The truth is that the slogan We Are All Involved is a piece of English conceit, comparable to the assumption of those middle-class nuclear disarmers of the 1950s that we could take over the "moral leadership of the world" by divine right. This does not mean that we are or have been immune from terrorism. On the contrary: we have been its victims for the last 30 years. So also have other countries, including the United States. I believe it is worse morally to kill 6,000 people in New York than 30 people in Omagh. But the moral nature of the action remains the same.

The response of Prime Ministers to the IRA, from James Callaghan onwards, has been quite different from that of the Great Actor-Manager to the events of 11 September. Except for that ludicrous period under Lady Thatcher when the voices of Mr Gerry Adams and other members of Sinn Fein were dubbed, the representatives of Irish terrorism have been endlessly courted, flattered and indulged, whether at the instigation or with the approval of successive Presidents of the United States. I am not saying that this policy was necessarily and in all circumstances wrong. It would certainly have caused an outcry throughout the civilised world, and rightly so, if Mr Blair had treated the Roman Catholic population of Belfast as he and Mr George W Bush are now proposing to treat the Mohammedan population of Afghanistan.

The crisis has already unleashed the most violent passions not among the politicians, who have maintained an uneasy unity, but among the commentating classes, as much in this country as in the United States; perhaps more so. Most of them have not heard a shot fired in anger or, indeed, at all, and are in no danger of finding themselves in this uncomfortable position. Those columnists who have taken the Queen's Shilling include William Deedes, Anthony Howard, Richard Ingrams, Paul Johnson, William Keegan, Michael Parkinson, William Rees-Mogg, Donald Trelford, Keith Waterhouse and myself. Lord Deedes apart, what a shower! If I have omitted anyone, I apologise. Senior politicians are even thinner on the ground, Mr Iain Duncan Smith virtually the sole exception. I am not asserting that a period of military service is a necessary condition either of making war or of writing about it. I think it may help, that is all.

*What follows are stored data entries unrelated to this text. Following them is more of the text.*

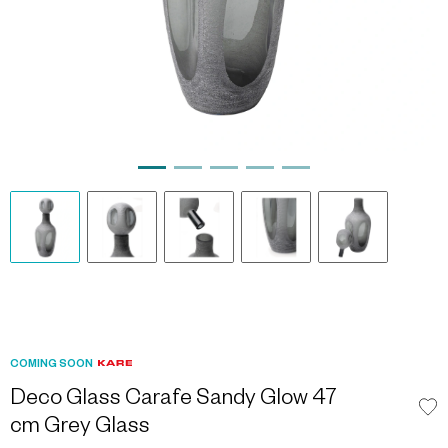
COMING SOON
Deco Glass Carafe Sandy Glow 47
cm Grey Glass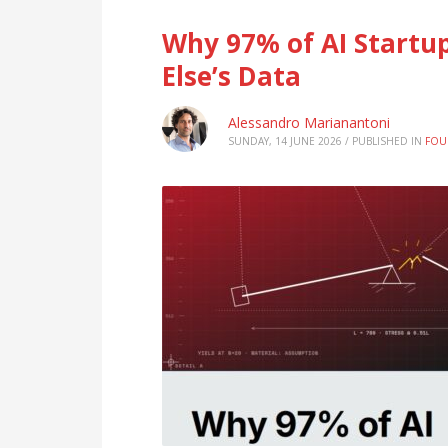
Why 97% of AI Startup
Else’s Data
Alessandro Marianantoni
SUNDAY, 14 JUNE 2026
/
PUBLISHED IN
FOU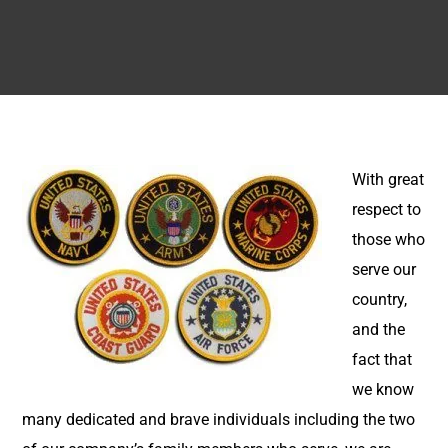
With great
respect to
those who
serve our
country,
and the
fact that
we know
many dedicated and brave individuals including the two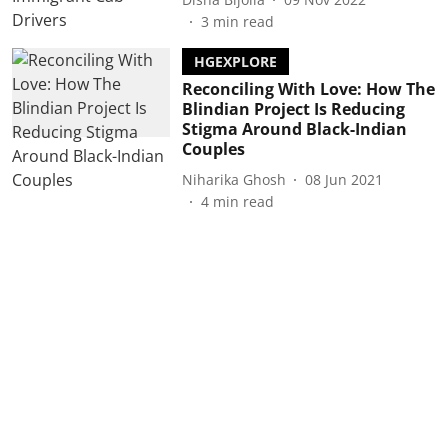
3
min read
HGEXPLORE
Reconciling With Love: How The
Blindian Project Is Reducing
Stigma Around Black-Indian
Couples
Niharika Ghosh
08 Jun 2021
4
min read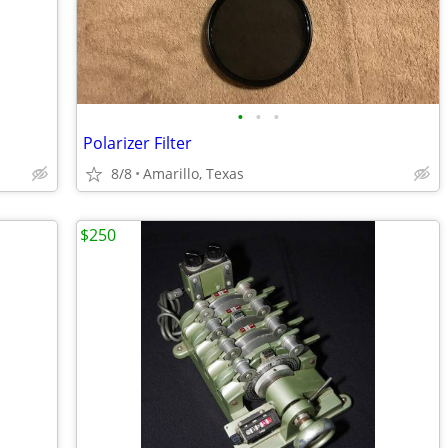
•
•
•
Polarizer Filter
8/8
Amarillo, Texas
$250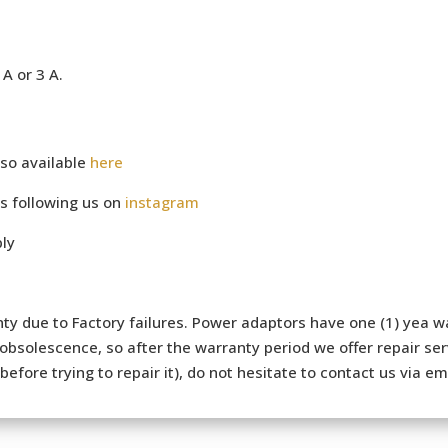
A or 3 A.
so available
here
s following us on
instagram
ly
ty due to Factory failures. Power adaptors have one (1) yea wa
bsolescence, so after the warranty period we offer repair serv
efore trying to repair it), do not hesitate to contact us via e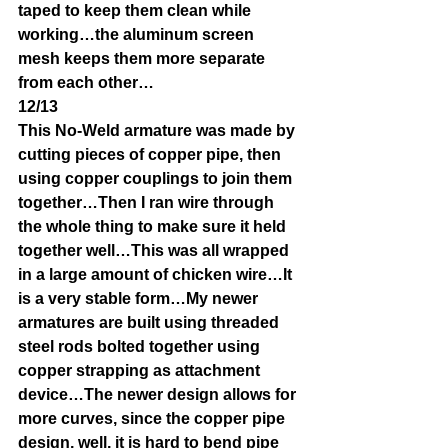
taped to keep them clean while 
working…the aluminum screen 
mesh keeps them more separate 
from each other…
12/13
This No-Weld armature was made by 
cutting pieces of copper pipe, then 
using copper couplings to join them 
together…Then I ran wire through 
the whole thing to make sure it held 
together well…This was all wrapped 
in a large amount of chicken wire…It 
is a very stable form…My newer 
armatures are built using threaded 
steel rods bolted together using 
copper strapping as attachment 
device…The newer design allows for 
more curves, since the copper pipe 
design, well, it is hard to bend pipe 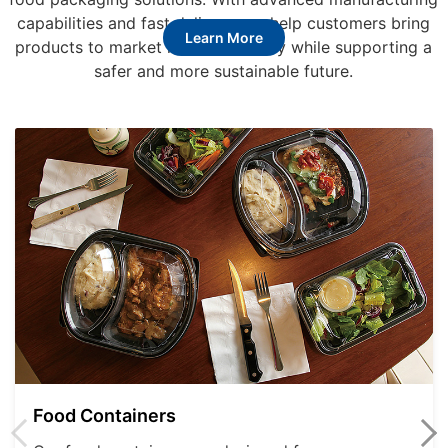
capabilities and fast delivery, we help customers bring
Learn More
products to market more efficiently while supporting a
safer and more sustainable future.
Food Containers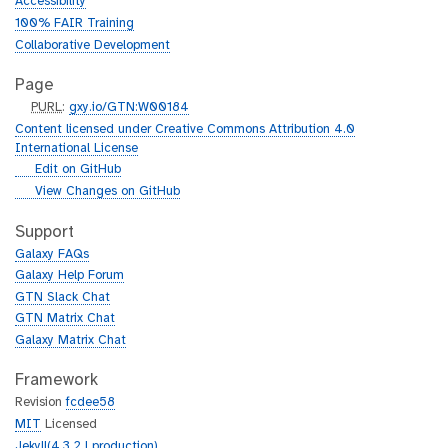
Accessibility
100% FAIR Training
Collaborative Development
Page
p
PURL
:
gxy.io/GTN:W00184
u
Content licensed under Creative Commons Attribution 4.0
r
International License
l
g
Edit on GitHub
i
g
View Changes on GitHub
t
i
h
t
Support
u
h
Galaxy FAQs
b
u
Galaxy Help Forum
b
GTN Slack Chat
GTN Matrix Chat
Galaxy Matrix Chat
Framework
Revision
fcdee58
MIT
Licensed
Jekyll(4.3.2 | production)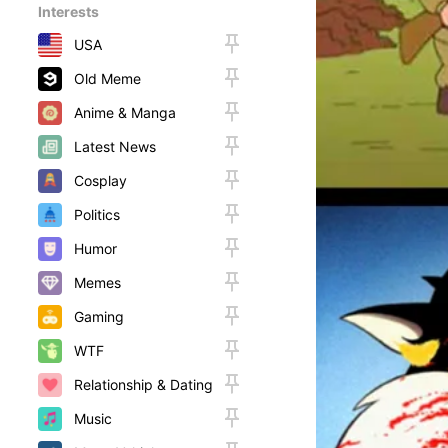
Interests
USA
Old Meme
Anime & Manga
Latest News
Cosplay
Politics
Humor
Memes
Gaming
WTF
Relationship & Dating
Music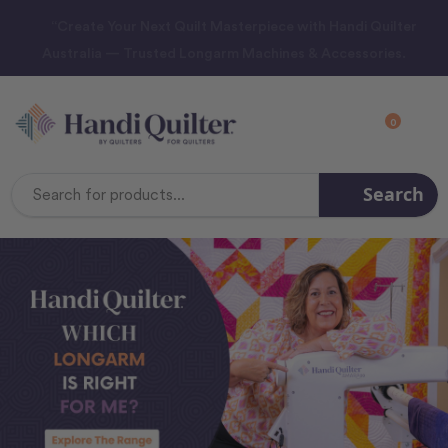
“Create Your Next Quilt Masterpiece with Handi Quilter
Australia — Trusted Longarm Machines & Accessories.
0
Search
Search
Keyword:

At times like this, politicians seize the opportunity of doing what they always wanted to do but were afraid to try. An example is Mr David Blunkett with his identity cards. Oddly enough, as a libertarian I am not opposed to them. For one thing, we most of us carry around numerous pieces of plastic anyway. And, for another, the habit is growing – with banks, building societies, postal delivery services – of demanding as a means of identification a driving licence or a passport. Nothing else will serve. A passport can be withdrawn on the whim of a minister; nor is there any right to one in the first place. In this respect an identity card would be an improvement. No doubt there would be a brisk industry forging them. But for the law-abiding citizen they would be a convenience.

As for that supposedly knockdown question: What would you do? I will tell you. I would discover the perpetrators of the outrage, or, rather, those behind them, for the principals in the first degree have all gone to meet those 72 virgins in the sky. I would put them on trial, either in a neutral country or even in the US. I could never understand why the originators of the Lockerbie crash could not have been tried under Scots law in Edinburgh. Despite the present – perfectly understandable – atmosphere there, the United States lives by the law as does no other nation on this planet.

Unfortunately the US also believes in capital punishment. The other Western members of the alliance do not. Indeed, from time to time they issue declarations stating that it is a deprivation of human rights. No one, as far as I know, has yet considered this difficulty. But alas, I expect the outcome to be far messier, when the question of whether Mr bin Laden should or should not be executed will be of theoretical interest merely.